NikiTheo - it must be in your genes, surely. There is no use fighting the baklava calling..

Pixen - I think I need to make more Greek and Turkish friends. I'm actually living right near a Greek Orthodox Cathedral, perhaps I should hang out the front, looking hungry.

boroca - you can't stop at one piece... be warned.

orhan - I just looked up the history and it is pretty interesting. Seems there was even a "sort of proto-baklava found in a Chinese cookbook written in 1330 under the Yuan (Mongol) dynasty under the name güllach". Thanks for the info, I really need to visit Turkey!

Maria - Yes yes you must! I hope you don't have to chop all your nuts by hand, it took me forever. Happy baking and eating :D

Anonymous April 28, 2010 at 2:42 PM  

Okay ummm I now have an extreme craving for baklava...I NEED ONE NOW. Uh oh. Might hit up Broadway kebab shop...ooo yeah. Your's looks delicious by the way! I wish I had someone to make baklava for me, your sister is very lucky!

Conor @ HoldtheBeef April 28, 2010 at 3:19 PM  

heatherfeatherworld - Sorry, I know what it is like to have extreme baklava craving! I haven't had the stuff from the Broadway kebab place, but their Turkish bread and hummus are pretty good so I guess that's somehow a good sign?

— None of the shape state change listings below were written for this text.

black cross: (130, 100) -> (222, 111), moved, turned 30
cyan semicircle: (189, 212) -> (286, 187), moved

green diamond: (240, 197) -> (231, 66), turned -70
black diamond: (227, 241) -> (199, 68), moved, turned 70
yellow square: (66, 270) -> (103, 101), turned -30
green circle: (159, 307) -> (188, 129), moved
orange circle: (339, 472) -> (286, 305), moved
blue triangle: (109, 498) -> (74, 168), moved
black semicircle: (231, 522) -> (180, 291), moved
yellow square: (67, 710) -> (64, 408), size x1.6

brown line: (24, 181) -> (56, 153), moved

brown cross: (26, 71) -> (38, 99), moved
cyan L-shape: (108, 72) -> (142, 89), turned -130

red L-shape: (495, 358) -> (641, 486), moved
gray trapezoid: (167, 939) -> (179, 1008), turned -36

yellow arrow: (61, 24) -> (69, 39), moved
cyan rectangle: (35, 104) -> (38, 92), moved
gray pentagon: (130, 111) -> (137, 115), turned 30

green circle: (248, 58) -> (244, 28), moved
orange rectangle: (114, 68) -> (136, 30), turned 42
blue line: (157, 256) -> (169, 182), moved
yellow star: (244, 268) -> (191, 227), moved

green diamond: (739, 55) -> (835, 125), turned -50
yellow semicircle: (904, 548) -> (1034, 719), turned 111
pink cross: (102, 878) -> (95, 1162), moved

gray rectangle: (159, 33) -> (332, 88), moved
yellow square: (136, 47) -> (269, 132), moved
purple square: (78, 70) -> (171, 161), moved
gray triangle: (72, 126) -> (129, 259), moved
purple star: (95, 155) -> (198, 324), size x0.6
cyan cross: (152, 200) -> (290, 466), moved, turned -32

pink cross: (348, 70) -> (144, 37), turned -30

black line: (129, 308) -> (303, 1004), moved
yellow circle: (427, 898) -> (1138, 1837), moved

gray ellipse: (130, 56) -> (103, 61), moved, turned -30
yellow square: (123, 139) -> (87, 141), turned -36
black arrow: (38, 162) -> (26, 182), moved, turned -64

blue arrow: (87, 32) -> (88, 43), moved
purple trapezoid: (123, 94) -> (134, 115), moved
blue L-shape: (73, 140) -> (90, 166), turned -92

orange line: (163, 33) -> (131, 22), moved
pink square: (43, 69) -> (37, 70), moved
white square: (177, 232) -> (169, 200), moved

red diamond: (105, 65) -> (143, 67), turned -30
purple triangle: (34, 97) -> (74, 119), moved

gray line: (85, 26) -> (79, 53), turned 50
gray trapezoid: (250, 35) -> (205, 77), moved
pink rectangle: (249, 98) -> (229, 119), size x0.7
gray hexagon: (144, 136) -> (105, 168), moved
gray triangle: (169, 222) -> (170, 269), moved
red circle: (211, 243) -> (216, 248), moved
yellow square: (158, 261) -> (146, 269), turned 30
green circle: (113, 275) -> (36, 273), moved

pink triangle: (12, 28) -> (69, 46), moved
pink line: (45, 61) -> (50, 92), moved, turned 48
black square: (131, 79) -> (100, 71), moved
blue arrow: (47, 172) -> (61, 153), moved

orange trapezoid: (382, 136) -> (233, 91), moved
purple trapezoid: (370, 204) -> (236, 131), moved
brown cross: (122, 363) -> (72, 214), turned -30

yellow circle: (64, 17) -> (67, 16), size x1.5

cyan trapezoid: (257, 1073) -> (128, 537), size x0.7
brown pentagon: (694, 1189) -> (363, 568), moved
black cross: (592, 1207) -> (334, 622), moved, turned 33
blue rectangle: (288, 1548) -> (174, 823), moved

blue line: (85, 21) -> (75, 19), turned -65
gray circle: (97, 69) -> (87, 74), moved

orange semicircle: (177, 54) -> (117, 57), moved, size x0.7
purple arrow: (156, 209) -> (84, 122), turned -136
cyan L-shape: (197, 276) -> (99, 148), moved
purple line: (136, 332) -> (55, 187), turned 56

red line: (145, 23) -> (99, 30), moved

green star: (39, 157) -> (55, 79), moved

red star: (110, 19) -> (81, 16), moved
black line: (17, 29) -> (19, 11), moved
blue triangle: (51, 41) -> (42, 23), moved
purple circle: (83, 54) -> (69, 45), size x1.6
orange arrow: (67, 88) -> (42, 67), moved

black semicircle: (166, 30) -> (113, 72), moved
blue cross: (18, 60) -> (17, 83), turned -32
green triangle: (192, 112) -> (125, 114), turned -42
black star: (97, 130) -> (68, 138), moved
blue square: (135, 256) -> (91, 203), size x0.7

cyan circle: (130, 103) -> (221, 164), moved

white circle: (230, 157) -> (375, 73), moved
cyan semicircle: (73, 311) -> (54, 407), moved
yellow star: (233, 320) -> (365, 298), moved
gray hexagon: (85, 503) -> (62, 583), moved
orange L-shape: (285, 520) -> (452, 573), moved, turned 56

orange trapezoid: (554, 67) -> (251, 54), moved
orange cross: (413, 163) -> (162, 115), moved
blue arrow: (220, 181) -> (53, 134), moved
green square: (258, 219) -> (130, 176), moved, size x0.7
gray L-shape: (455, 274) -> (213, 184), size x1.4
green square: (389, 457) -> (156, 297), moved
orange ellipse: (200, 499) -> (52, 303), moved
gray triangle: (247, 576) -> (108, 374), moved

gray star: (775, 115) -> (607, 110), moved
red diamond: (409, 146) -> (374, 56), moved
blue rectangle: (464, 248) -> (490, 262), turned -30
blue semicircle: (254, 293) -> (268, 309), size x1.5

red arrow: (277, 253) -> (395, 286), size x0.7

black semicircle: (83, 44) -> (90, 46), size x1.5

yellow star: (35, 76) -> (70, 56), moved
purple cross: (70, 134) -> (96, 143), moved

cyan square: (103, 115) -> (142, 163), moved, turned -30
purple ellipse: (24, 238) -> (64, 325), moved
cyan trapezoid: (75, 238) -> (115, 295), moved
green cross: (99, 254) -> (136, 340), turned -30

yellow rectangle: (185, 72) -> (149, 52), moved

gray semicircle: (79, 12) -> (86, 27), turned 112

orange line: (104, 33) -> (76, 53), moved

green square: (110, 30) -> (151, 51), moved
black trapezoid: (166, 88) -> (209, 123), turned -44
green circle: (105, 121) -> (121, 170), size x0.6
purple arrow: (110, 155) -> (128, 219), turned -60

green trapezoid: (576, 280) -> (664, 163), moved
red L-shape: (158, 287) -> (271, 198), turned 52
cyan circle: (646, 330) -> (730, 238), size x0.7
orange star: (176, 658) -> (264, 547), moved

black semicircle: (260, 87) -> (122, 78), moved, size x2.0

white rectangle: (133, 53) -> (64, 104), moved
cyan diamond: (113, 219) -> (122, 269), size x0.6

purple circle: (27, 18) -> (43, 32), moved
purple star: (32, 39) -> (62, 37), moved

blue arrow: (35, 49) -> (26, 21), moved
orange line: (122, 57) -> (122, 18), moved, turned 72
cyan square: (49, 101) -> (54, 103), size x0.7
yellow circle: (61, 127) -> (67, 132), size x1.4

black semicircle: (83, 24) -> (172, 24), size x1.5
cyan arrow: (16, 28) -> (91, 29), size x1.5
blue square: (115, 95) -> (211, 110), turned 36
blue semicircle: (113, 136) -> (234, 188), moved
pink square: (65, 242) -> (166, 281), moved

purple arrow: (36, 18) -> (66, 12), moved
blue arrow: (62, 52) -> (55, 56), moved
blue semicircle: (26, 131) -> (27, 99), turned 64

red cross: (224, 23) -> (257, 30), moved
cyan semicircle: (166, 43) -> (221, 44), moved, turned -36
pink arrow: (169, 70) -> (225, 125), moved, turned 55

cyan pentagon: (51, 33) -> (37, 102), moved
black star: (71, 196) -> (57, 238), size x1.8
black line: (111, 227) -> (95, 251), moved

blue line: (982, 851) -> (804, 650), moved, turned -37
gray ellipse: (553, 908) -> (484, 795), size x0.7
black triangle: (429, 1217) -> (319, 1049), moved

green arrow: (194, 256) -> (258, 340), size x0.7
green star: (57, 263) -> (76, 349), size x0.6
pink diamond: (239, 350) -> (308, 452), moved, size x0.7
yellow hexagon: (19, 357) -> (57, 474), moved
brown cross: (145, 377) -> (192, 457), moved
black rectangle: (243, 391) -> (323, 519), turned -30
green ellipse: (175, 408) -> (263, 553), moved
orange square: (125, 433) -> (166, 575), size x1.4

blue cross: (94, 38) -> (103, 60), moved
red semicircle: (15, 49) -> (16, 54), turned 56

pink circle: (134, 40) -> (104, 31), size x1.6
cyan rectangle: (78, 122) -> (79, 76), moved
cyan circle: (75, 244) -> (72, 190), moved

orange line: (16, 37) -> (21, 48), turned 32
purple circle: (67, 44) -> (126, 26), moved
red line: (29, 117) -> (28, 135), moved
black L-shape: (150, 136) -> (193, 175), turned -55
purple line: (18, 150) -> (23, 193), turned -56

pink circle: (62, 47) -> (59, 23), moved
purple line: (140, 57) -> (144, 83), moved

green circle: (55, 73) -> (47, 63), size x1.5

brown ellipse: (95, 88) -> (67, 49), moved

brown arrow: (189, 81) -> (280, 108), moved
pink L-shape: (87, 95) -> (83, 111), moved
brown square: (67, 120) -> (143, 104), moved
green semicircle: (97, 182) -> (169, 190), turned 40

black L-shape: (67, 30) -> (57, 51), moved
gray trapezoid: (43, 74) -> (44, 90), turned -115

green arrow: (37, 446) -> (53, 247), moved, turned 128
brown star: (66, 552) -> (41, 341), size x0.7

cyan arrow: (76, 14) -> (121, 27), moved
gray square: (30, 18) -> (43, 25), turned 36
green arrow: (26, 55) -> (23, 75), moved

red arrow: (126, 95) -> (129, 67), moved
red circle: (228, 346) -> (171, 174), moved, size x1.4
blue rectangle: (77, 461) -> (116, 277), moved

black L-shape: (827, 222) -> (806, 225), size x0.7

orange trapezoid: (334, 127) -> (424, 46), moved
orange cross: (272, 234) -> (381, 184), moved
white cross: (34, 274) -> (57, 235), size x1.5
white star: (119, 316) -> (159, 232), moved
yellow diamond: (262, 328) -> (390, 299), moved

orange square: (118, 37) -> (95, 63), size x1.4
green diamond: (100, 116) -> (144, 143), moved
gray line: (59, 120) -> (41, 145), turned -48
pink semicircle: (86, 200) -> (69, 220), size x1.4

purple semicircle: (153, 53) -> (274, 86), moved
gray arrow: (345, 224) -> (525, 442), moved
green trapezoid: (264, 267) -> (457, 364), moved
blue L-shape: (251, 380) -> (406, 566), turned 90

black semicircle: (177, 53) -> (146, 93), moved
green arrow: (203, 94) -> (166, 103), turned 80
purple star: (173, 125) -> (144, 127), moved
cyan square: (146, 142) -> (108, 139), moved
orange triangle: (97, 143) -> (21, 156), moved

I'll pass on your comment to my sister ;)

Anonymous May 7, 2010 at 10:48 AM  

Hehe so it turned out they were out...but on the weekend I had a late-night drunken snack of not one, but TWO baklavas from a kebab shop in the city and it was very satisfying! Killed the craving...for now.

Conor @ HoldtheBeef May 7, 2010 at 11:03 AM  

Baklava is a way classier post-booze snack than a kebab. Two baklavas (aye carumba, well done) are therefore TWICE as classy. You are one classy lady.

Anonymous May 7, 2010 at 5:03 PM  

Heh, it may be classy, but far more fattening I expect. I am a pig. No more baklava-eating under the influence!